Acara yang dihadiri sekitar 500 peserta dari berbagai unsur strategis bangsa itu turut dihadiri Menteri Agama RI , Direktur Jenderal Pendidikan Islam , Rektor , serta Ketua Umum PERADI Profesional .
Dalam sambutannya, Rektor Universitas Indonesia Heri Hermansyah menegaskan bahwa kolaborasi antara dunia pendidikan tinggi dan organisasi profesi memiliki peran penting dalam mempersiapkan sumber daya manusia yang unggul dan siap menghadapi dinamika dunia hukum yang terus berkembang.
Menurutnya, pendidikan tinggi saat ini tidak cukup hanya menghasilkan lulusan yang unggul secara akademik, tetapi juga harus melahirkan sumber daya manusia yang siap kerja, adaptif, dan memiliki ketahanan moral yang kuat.
“Perguruan tinggi harus mampu menyelaraskan keahlian praktik hukum modern dengan nilai-nilai etika, integritas, dan adab sebagai fondasi utama penegakan hukum yang bermartabat,” ujarnya.
Sementara itu, Dirjen Pendidikan Islam Kementerian Agama Amin Suyitno menyampaikan bahwa kerja sama tersebut merupakan bagian dari upaya memperkuat posisi Fakultas Syariah dan Hukum di lingkungan Perguruan Tinggi Keagamaan Islam (PTKI) agar mampu bersaing dan berkontribusi lebih besar dalam pembangunan hukum nasional.
Ia mencontohkan keberhasilan mahasiswa Fakultas Syariah dan Hukum dari sejumlah PTKI yang berhasil mengajukan uji materi Undang-Undang Pemilu ke Mahkamah Konstitusi dan memperoleh putusan yang dikabulkan.
“Ini menunjukkan bahwa mahasiswa PTKI memiliki kapasitas yang tidak kalah dalam memberikan kontribusi terhadap perkembangan hukum dan demokrasi di Indonesia,” kata Amin.

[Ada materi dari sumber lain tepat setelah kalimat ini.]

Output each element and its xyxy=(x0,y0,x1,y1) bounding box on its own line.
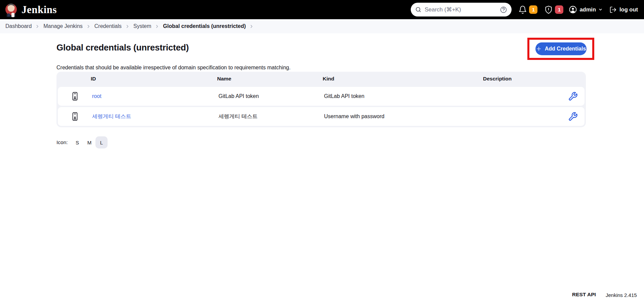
page-title: Global credentials (unrestricted) xyxy=(56,42,189,53)
search-help-icon[interactable] xyxy=(500,6,507,13)
configure-credential-button[interactable] xyxy=(568,112,578,122)
jenkins-butler-logo-icon xyxy=(4,2,18,18)
icon-size-medium-button[interactable]: M xyxy=(83,136,95,148)
top-bar: Jenkins 1 xyxy=(0,0,644,19)
credential-card-icon xyxy=(71,111,79,122)
column-header-id: ID xyxy=(91,76,217,82)
add-credentials-label: Add Credentials xyxy=(545,46,586,52)
breadcrumb-item-credentials[interactable]: Credentials xyxy=(94,23,122,29)
search-bar[interactable] xyxy=(411,3,512,16)
configure-credential-button[interactable] xyxy=(568,92,578,101)
add-credentials-button[interactable]: Add Credentials xyxy=(535,42,587,55)
security-warnings-button[interactable]: 1 xyxy=(544,5,563,14)
credentials-table: ID Name Kind Description root GitLab API… xyxy=(56,72,586,127)
icon-size-small-button[interactable]: S xyxy=(71,136,83,148)
breadcrumb-separator-icon xyxy=(125,24,130,29)
column-header-name: Name xyxy=(217,76,323,82)
jenkins-version-link[interactable]: Jenkins 2.415 xyxy=(606,292,637,298)
breadcrumb-separator-icon xyxy=(35,24,40,29)
jenkins-credentials-page: Jenkins 1 xyxy=(0,0,644,304)
table-row-root: root GitLab API token GitLab API token xyxy=(58,87,585,106)
wrench-icon xyxy=(568,112,578,122)
plus-icon xyxy=(536,46,542,52)
credential-card-icon xyxy=(71,91,79,101)
breadcrumb: Dashboard Manage Jenkins Credentials Sys… xyxy=(0,19,644,33)
breadcrumb-item-dashboard[interactable]: Dashboard xyxy=(5,23,32,29)
column-header-description: Description xyxy=(483,76,562,82)
notifications-count-badge[interactable]: 1 xyxy=(529,5,537,14)
logout-button[interactable]: log out xyxy=(609,6,638,13)
breadcrumb-separator-icon xyxy=(155,24,159,29)
credential-name: 세렝게티 테스트 xyxy=(218,113,324,120)
security-warnings-count-badge[interactable]: 1 xyxy=(555,5,563,14)
table-row-serengeti-test: 세렝게티 테스트 세렝게티 테스트 Username with password xyxy=(58,107,585,126)
breadcrumb-item-system[interactable]: System xyxy=(133,23,151,29)
icon-size-label: Icon: xyxy=(56,139,69,145)
breadcrumb-context-menu-icon[interactable] xyxy=(249,24,254,29)
user-name: admin xyxy=(579,6,596,13)
credential-kind: GitLab API token xyxy=(324,93,484,99)
chevron-down-icon xyxy=(598,7,603,12)
credential-name: GitLab API token xyxy=(218,93,324,99)
breadcrumb-separator-icon xyxy=(86,24,91,29)
logout-icon xyxy=(609,6,617,13)
icon-size-large-button[interactable]: L xyxy=(95,136,108,148)
annotation-highlight-box: Add Credentials xyxy=(527,38,594,60)
shield-warning-icon xyxy=(544,5,553,14)
brand-name: Jenkins xyxy=(22,4,57,16)
breadcrumb-item-manage-jenkins[interactable]: Manage Jenkins xyxy=(43,23,83,29)
credential-kind: Username with password xyxy=(324,113,484,120)
search-input[interactable] xyxy=(425,6,497,13)
table-header-row: ID Name Kind Description xyxy=(56,72,586,86)
user-avatar-icon xyxy=(569,5,577,14)
search-icon xyxy=(415,6,421,13)
icon-size-selector: Icon: S M L xyxy=(56,136,108,148)
jenkins-home-link[interactable]: Jenkins xyxy=(4,2,57,18)
page-description: Credentials that should be available irr… xyxy=(56,65,290,71)
wrench-icon xyxy=(568,92,578,101)
rest-api-link[interactable]: REST API xyxy=(572,292,596,298)
user-menu[interactable]: admin xyxy=(569,5,603,14)
top-bar-controls: 1 1 admin xyxy=(411,3,638,16)
credential-id-link[interactable]: 세렝게티 테스트 xyxy=(92,113,131,119)
bell-icon xyxy=(518,5,527,14)
logout-label: log out xyxy=(619,6,638,13)
notifications-button[interactable]: 1 xyxy=(518,5,537,14)
breadcrumb-item-global-credentials[interactable]: Global credentials (unrestricted) xyxy=(163,23,246,29)
column-header-kind: Kind xyxy=(323,76,483,82)
credential-id-link[interactable]: root xyxy=(92,93,102,99)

Amin menambahkan, kemitraan dengan PERADI Profesional akan memperkuat penyelenggaraan Pendidikan Khusus Profesi Advokat (PKPA), pendidikan profesi advokat, serta berbagai program peningkatan kompetensi hukum bagi mahasiswa dan lulusan PTKI.
Ketua Umum PERADI Profesional Haris Arthur Hedar menilai penandatanganan kerja sama tersebut bukan sekadar seremoni administratif, melainkan upaya menyatukan tiga kekuatan besar bangsa, yakni pendidikan tinggi, pemerintah, dan organisasi profesi hukum.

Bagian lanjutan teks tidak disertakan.